У очередных «посетителей» были круглые безглазые головы с редкими волосками, тонкие руки с длинными ногтями и грудь, раздутая колесом. Одна за одной они выползали, выстраиваясь в ряд, крутя головами.

— А-а-а… ма-мочки! Петя… у нас еще… гости…

С явным усилием чаур тряхнул головой и открыл таки глаза. Чтоб тут же взвиться на ноги.

— С-степушка! Плохо дело! Это грудницы, они… черт…

— «Я так ждала тебя, Вова!» Кто?… тьфу, да когда вы закончитесь?

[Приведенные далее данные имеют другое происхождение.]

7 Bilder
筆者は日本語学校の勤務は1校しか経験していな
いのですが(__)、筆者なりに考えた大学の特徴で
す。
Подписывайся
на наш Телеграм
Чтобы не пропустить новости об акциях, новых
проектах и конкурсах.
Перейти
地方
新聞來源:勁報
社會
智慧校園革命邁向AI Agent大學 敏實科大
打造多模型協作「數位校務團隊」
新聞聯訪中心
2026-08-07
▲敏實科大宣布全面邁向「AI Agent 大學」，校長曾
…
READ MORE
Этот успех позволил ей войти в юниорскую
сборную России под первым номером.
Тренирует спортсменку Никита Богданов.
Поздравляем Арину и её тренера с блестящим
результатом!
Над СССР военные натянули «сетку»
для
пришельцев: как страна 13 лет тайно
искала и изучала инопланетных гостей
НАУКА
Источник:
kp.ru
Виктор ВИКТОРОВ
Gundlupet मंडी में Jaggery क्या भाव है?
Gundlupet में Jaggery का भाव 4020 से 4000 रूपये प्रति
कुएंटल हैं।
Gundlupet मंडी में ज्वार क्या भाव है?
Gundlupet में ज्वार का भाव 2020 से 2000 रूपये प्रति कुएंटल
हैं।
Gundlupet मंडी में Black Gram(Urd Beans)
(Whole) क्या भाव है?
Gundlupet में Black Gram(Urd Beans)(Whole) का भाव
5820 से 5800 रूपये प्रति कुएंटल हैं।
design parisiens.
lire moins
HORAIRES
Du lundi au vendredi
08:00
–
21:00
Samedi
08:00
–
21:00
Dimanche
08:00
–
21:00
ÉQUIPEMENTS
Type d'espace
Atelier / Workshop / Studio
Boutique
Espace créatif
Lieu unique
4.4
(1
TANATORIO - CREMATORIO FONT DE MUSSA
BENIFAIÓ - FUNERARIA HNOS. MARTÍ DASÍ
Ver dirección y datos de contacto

— Зажмурь глаза! И не открывай пока не разрешу! Ты меня поняла? — Петя схватился за булаву и зашвырнул ее в лесника, — это важно! Пой, но не открывай глаза, что бы не случилось! Гор, проснись же, лесник!

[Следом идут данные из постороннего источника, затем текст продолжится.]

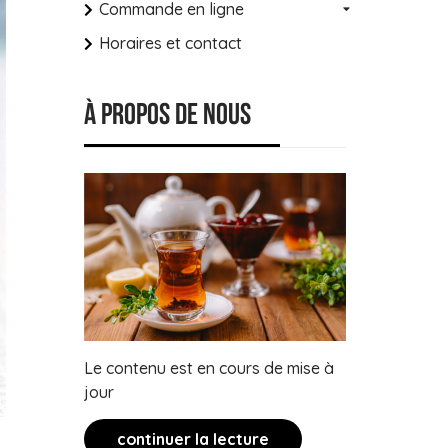
Commande en ligne
Horaires et contact
À propos de nous
Le contenu est en cours de mise à
jour
continuer la lecture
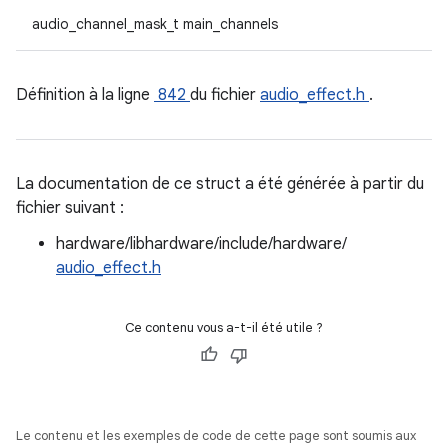
audio_channel_mask_t main_channels
Définition à la ligne
842
du fichier
audio_effect.h
.
La documentation de ce struct a été générée à partir du
fichier suivant :
hardware/libhardware/include/hardware/
audio_effect.h
Ce contenu vous a-t-il été utile ?
Le contenu et les exemples de code de cette page sont soumis aux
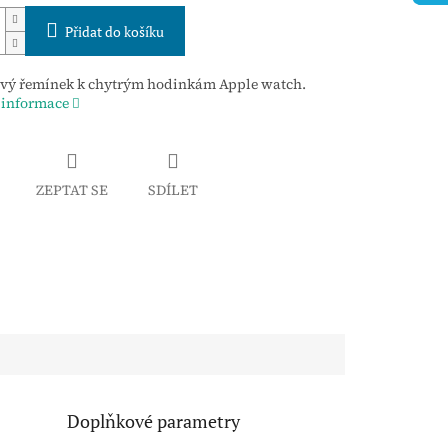
Přidat do košíku
ový řemínek k chytrým hodinkám Apple watch.
 informace
ZEPTAT SE
SDÍLET
Doplňkové parametry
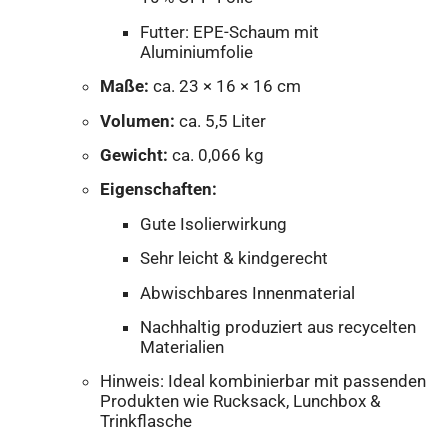
Futter: EPE-Schaum mit
Aluminiumfolie
Maße:
ca. 23 × 16 × 16 cm
Volumen:
ca. 5,5 Liter
Gewicht:
ca. 0,066 kg
Eigenschaften:
Gute Isolierwirkung
Sehr leicht & kindgerecht
Abwischbares Innenmaterial
Nachhaltig produziert aus recycelten
Materialien
Hinweis: Ideal kombinierbar mit passenden
Produkten wie Rucksack, Lunchbox &
Trinkflasche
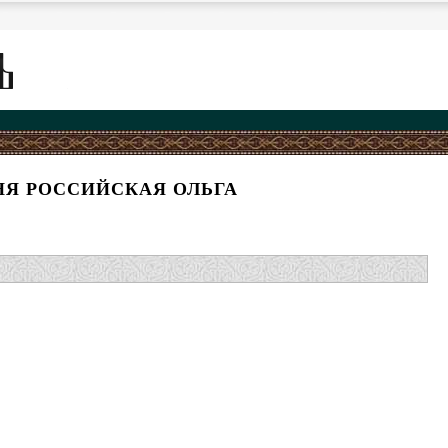
НЯ РОССИЙСКАЯ ОЛЬГА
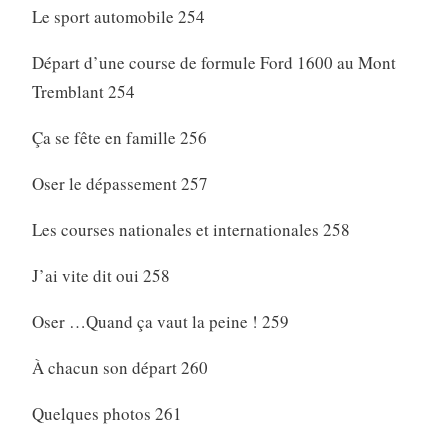
Le sport automobile 254
Départ d’une course de formule Ford 1600 au Mont
Tremblant 254
Ça se fête en famille 256
Oser le dépassement 257
Les courses nationales et internationales 258
J’ai vite dit oui 258
Oser …Quand ça vaut la peine ! 259
À chacun son départ 260
Quelques photos 261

— «Останови-те, Вите надо выйти…» — икнула Степка, — поняла… «В-вите, Вите надо выйти…»

— Я спасу тебя, обещаю! — поклялся Петр и подхватил кувалду, — пой, дремы улетают!

— «Мамочка, что с нами будет… мамочка, что с нами станет, он меня точно погубит, сердце мое умирает…» — Степка зажмурилась, как было велено и сконцентрировалась на пении, — нет, эту тоже не помню… — вдох-выдох, — «А ты не мой Лопушок, а я не твой Андрейка…»

— «И у любви у нашей села батарейка, — подхватил Петр, — о-у-о, батарейка!» Степушка, у нас все получится…

* * *

Круглогрудые существа глубоко дышали, раскачиваясь на коротких ножках и вертя головами. Их большущие носы жадно втягивали воздух, а тонкие руки-лапки безжизненно висели вдоль тела. Грудниц было девять.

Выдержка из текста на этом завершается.